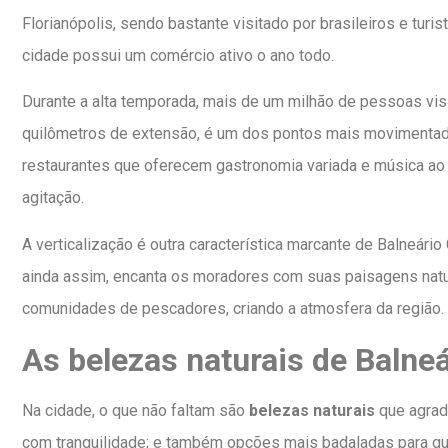
Florianópolis, sendo bastante visitado por brasileiros e turi
cidade possui um comércio ativo o ano todo.
Durante a alta temporada, mais de um milhão de pessoas visit
quilômetros de extensão, é um dos pontos mais movimentados
restaurantes que oferecem gastronomia variada e música ao 
agitação.
A verticalização é outra característica marcante de Balneário
ainda assim, encanta os moradores com suas paisagens natur
comunidades de pescadores, criando a atmosfera da região.
As belezas naturais de Balne
Na cidade, o que não faltam são
belezas naturais
que agrada
com tranquilidade; e também opções mais badaladas para qu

══════════════════════════════

• [EXERCISE]: Retype each line of the records exactly as it reads; no pictures belong in the copy.

• [SOLUTION FOR THIS EXERCISE]:
Florianópolis, sendo bastante visitado por brasileiros e turi
cidade possui um comércio ativo o ano todo.
Durante a alta temporada, mais de um milhão de pessoas visit
quilômetros de extensão, é um dos pontos mais movimentados
restaurantes que oferecem gastronomia variada e música ao 
agitação.
A verticalização é outra característica marcante de Balneário
ainda assim, encanta os moradores com suas paisagens natur
comunidades de pescadores, criando a atmosfera da região.
As belezas naturais de Balne
Na cidade, o que não faltam são
belezas naturais
que agrada
com tranquilidade; e também opções mais badaladas para qu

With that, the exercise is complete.